Each entry below is to be extracted exactly.

## INPUT FOR THIS TASK
..........

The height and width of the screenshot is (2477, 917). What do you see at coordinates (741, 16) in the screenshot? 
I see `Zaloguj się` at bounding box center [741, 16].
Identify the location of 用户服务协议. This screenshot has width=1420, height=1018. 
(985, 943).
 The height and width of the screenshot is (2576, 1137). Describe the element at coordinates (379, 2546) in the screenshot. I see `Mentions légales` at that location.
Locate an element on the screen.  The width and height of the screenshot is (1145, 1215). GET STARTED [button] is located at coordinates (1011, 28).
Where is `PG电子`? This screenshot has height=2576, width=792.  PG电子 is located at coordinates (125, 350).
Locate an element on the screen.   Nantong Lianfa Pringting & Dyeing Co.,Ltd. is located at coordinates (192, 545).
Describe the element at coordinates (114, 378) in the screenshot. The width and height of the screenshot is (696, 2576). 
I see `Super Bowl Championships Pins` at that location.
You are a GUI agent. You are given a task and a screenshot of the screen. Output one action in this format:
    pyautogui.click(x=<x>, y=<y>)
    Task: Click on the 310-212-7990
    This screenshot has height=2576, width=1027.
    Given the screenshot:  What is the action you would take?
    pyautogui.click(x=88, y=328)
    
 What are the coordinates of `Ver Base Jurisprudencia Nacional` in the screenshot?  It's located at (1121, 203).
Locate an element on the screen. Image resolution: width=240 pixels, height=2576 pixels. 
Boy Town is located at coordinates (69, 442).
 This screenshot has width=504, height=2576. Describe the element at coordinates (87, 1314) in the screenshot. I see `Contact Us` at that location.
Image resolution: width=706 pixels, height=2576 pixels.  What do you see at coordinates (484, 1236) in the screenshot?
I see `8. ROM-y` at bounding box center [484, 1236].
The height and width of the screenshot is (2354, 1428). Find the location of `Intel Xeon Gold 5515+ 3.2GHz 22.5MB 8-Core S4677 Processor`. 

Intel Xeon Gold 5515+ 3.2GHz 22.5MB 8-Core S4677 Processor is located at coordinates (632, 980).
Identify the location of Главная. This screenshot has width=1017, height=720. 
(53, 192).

..........

## EXPECTED OUTPUT
The height and width of the screenshot is (2477, 917). What do you see at coordinates (741, 16) in the screenshot? 
I see `Zaloguj się` at bounding box center [741, 16].
Identify the location of 用户服务协议. This screenshot has width=1420, height=1018. 
(985, 943).
 The height and width of the screenshot is (2576, 1137). Describe the element at coordinates (379, 2546) in the screenshot. I see `Mentions légales` at that location.
Locate an element on the screen.  The width and height of the screenshot is (1145, 1215). GET STARTED [button] is located at coordinates (1011, 28).
Where is `PG电子`? This screenshot has height=2576, width=792.  PG电子 is located at coordinates (125, 350).
Locate an element on the screen.   Nantong Lianfa Pringting & Dyeing Co.,Ltd. is located at coordinates (192, 545).
Describe the element at coordinates (114, 378) in the screenshot. The width and height of the screenshot is (696, 2576). 
I see `Super Bowl Championships Pins` at that location.
You are a GUI agent. You are given a task and a screenshot of the screen. Output one action in this format:
    pyautogui.click(x=<x>, y=<y>)
    Task: Click on the 310-212-7990
    This screenshot has height=2576, width=1027.
    Given the screenshot:  What is the action you would take?
    pyautogui.click(x=88, y=328)
    
 What are the coordinates of `Ver Base Jurisprudencia Nacional` in the screenshot?  It's located at (1121, 203).
Locate an element on the screen. Image resolution: width=240 pixels, height=2576 pixels. 
Boy Town is located at coordinates (69, 442).
 This screenshot has width=504, height=2576. Describe the element at coordinates (87, 1314) in the screenshot. I see `Contact Us` at that location.
Image resolution: width=706 pixels, height=2576 pixels.  What do you see at coordinates (484, 1236) in the screenshot?
I see `8. ROM-y` at bounding box center [484, 1236].
The height and width of the screenshot is (2354, 1428). Find the location of `Intel Xeon Gold 5515+ 3.2GHz 22.5MB 8-Core S4677 Processor`. 

Intel Xeon Gold 5515+ 3.2GHz 22.5MB 8-Core S4677 Processor is located at coordinates (632, 980).
Identify the location of Главная. This screenshot has width=1017, height=720. 
(53, 192).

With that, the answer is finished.